▸ Exercise: Transcribe exactly the line that contains "The image size is (455, 2576)." and all lines following it to the end of the material below; omit everything else.

▸ Given data:
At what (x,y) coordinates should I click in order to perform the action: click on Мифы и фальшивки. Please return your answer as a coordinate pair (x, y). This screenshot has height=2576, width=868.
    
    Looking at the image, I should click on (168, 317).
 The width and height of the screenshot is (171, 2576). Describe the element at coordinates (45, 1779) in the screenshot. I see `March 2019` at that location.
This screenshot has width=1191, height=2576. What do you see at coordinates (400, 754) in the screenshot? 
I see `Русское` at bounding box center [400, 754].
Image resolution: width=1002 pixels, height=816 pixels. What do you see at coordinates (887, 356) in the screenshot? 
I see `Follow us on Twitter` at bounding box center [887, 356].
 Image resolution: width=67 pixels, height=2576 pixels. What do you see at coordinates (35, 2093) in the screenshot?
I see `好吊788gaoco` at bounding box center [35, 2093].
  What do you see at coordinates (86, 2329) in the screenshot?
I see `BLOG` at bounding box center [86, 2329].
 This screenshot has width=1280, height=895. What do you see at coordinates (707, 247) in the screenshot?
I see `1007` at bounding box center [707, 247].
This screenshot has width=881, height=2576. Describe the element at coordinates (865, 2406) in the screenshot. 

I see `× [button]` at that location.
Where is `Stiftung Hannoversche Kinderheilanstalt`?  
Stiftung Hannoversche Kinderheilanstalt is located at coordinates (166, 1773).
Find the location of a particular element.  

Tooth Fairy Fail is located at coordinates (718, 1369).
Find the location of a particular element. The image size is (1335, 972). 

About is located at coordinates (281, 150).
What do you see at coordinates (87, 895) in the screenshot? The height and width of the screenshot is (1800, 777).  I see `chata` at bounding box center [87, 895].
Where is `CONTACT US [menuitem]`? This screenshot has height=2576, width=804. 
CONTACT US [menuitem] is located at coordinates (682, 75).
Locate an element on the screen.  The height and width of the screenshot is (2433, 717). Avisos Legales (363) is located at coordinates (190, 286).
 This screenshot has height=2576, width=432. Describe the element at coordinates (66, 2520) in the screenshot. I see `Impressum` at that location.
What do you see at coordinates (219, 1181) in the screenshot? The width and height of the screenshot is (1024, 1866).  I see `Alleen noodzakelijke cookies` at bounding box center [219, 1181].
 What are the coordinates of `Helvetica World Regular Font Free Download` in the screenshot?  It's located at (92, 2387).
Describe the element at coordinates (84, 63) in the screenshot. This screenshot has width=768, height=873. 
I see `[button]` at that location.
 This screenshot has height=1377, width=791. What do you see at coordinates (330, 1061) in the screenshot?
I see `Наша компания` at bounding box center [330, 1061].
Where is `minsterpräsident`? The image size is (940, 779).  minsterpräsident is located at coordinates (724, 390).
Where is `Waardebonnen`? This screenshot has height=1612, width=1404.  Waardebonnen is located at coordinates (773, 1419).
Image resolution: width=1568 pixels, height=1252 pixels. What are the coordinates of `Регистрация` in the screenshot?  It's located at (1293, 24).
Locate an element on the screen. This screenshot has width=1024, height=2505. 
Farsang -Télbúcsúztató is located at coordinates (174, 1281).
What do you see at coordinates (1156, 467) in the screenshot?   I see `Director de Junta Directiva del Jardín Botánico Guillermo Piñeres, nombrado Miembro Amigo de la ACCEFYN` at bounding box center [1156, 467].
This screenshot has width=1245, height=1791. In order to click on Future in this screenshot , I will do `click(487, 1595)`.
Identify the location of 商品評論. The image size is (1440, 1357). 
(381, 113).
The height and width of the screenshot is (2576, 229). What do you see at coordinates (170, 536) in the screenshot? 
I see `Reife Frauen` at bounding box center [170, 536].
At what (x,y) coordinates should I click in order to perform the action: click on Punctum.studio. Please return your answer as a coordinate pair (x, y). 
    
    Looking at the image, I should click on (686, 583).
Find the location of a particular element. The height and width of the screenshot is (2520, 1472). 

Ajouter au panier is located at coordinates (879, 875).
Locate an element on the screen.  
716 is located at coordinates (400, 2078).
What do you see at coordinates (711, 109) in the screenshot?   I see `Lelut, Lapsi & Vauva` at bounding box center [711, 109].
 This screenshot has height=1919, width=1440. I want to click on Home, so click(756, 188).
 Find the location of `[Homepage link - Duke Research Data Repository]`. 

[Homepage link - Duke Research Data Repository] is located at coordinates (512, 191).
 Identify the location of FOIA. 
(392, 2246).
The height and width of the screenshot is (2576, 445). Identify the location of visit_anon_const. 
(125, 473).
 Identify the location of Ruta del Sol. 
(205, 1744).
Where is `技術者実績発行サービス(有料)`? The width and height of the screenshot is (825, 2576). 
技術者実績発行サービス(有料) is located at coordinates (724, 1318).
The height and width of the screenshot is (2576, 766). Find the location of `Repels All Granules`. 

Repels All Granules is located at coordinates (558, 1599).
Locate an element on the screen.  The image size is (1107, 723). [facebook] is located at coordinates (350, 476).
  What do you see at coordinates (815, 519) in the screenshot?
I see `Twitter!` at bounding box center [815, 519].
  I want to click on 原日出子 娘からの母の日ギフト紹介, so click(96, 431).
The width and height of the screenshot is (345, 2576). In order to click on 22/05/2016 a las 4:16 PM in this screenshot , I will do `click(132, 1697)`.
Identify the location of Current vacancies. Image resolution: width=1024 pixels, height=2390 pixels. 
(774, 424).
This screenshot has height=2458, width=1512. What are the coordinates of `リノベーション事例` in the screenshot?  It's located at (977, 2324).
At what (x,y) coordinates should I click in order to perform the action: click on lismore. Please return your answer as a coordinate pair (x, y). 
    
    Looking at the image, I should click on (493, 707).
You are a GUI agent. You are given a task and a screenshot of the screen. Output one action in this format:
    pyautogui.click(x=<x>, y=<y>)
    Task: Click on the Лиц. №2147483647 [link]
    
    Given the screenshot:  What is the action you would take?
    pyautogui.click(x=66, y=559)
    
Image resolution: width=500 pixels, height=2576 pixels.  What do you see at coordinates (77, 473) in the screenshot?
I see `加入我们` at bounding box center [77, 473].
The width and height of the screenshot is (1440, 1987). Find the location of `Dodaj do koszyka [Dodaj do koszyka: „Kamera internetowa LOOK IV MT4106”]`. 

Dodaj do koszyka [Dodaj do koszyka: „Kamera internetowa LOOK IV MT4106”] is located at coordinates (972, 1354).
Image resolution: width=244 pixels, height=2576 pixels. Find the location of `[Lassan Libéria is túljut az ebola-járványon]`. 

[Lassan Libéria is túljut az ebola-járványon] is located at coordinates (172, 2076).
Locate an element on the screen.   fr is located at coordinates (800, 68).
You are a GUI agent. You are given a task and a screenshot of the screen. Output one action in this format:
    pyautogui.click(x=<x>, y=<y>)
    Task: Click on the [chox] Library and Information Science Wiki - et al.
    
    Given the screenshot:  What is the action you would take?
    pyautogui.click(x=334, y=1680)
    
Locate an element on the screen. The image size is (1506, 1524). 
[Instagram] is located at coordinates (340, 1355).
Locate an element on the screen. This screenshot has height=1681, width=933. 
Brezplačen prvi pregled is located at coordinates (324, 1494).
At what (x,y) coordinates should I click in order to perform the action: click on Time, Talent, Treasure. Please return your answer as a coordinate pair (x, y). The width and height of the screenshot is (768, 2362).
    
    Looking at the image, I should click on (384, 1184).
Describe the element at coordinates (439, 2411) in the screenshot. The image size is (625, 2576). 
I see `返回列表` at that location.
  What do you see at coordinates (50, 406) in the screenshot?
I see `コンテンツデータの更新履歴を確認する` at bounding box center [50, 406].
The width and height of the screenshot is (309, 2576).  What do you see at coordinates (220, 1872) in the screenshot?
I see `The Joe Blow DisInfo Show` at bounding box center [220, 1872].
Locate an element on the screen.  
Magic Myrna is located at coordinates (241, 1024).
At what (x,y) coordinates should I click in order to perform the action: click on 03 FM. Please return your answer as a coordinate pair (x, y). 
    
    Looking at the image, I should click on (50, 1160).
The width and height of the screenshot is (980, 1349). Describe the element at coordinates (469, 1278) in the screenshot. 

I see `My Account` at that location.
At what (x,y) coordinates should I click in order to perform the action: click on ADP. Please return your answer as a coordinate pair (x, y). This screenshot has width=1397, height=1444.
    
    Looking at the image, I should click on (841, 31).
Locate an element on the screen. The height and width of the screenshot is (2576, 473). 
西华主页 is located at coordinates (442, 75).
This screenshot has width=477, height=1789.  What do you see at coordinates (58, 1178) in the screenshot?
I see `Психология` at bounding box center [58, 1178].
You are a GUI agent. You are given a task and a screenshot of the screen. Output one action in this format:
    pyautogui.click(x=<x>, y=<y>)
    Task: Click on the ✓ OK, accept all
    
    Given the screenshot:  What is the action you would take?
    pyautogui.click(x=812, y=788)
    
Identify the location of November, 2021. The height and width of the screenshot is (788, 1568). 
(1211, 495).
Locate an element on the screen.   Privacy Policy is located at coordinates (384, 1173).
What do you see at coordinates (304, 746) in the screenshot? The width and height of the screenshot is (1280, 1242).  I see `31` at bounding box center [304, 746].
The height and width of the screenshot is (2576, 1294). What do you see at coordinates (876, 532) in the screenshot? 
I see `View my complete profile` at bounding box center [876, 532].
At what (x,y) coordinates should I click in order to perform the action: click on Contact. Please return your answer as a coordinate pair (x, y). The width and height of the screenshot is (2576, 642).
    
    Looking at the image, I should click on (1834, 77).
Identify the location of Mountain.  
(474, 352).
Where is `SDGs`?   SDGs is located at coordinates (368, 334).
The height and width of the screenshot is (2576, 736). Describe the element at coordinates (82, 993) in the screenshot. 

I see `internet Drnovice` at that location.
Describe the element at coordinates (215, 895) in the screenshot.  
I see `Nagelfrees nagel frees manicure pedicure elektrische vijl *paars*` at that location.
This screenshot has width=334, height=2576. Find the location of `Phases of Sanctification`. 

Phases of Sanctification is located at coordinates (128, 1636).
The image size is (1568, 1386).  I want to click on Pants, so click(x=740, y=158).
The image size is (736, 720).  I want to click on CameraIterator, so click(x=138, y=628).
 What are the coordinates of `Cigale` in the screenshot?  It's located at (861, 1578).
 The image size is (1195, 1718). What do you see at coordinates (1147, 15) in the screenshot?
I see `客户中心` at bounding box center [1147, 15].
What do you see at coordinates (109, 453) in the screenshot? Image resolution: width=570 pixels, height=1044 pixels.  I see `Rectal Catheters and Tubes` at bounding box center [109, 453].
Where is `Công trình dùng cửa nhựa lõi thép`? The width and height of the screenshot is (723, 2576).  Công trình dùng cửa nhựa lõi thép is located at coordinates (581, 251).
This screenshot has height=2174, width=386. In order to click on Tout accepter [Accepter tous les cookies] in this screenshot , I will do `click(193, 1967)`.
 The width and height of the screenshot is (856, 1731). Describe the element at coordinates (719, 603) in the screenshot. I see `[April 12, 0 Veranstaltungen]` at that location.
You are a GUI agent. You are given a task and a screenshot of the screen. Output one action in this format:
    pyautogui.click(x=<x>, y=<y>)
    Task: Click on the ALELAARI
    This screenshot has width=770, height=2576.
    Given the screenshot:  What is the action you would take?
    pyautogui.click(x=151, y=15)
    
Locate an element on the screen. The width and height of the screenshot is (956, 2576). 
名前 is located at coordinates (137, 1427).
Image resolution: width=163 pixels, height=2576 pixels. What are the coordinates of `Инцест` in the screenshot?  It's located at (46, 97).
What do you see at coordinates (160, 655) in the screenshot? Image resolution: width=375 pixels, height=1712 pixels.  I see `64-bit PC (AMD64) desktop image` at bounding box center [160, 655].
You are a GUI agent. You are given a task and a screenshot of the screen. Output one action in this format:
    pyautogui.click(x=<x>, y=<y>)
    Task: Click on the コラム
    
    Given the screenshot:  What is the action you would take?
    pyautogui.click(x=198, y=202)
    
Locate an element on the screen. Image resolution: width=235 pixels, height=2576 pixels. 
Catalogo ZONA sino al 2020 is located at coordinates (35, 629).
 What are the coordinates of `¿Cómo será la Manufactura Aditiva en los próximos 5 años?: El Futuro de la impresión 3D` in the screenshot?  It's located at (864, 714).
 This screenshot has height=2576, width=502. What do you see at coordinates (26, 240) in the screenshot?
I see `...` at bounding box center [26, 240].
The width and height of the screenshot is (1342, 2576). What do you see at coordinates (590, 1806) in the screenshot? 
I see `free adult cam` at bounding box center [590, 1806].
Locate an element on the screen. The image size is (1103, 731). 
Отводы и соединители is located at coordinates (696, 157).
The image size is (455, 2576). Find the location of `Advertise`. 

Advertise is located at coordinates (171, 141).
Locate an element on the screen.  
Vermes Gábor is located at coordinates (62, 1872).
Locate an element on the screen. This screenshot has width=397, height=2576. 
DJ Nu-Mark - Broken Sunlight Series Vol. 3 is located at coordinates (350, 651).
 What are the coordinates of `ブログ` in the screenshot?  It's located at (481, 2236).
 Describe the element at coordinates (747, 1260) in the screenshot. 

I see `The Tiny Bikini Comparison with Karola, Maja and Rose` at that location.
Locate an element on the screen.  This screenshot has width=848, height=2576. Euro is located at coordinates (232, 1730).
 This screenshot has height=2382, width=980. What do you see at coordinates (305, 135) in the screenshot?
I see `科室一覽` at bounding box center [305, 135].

▸ Exercise response:
The image size is (455, 2576). Find the location of `Advertise`. 

Advertise is located at coordinates (171, 141).
Locate an element on the screen.  
Vermes Gábor is located at coordinates (62, 1872).
Locate an element on the screen. This screenshot has width=397, height=2576. 
DJ Nu-Mark - Broken Sunlight Series Vol. 3 is located at coordinates (350, 651).
 What are the coordinates of `ブログ` in the screenshot?  It's located at (481, 2236).
 Describe the element at coordinates (747, 1260) in the screenshot. 

I see `The Tiny Bikini Comparison with Karola, Maja and Rose` at that location.
Locate an element on the screen.  This screenshot has width=848, height=2576. Euro is located at coordinates (232, 1730).
 This screenshot has height=2382, width=980. What do you see at coordinates (305, 135) in the screenshot?
I see `科室一覽` at bounding box center [305, 135].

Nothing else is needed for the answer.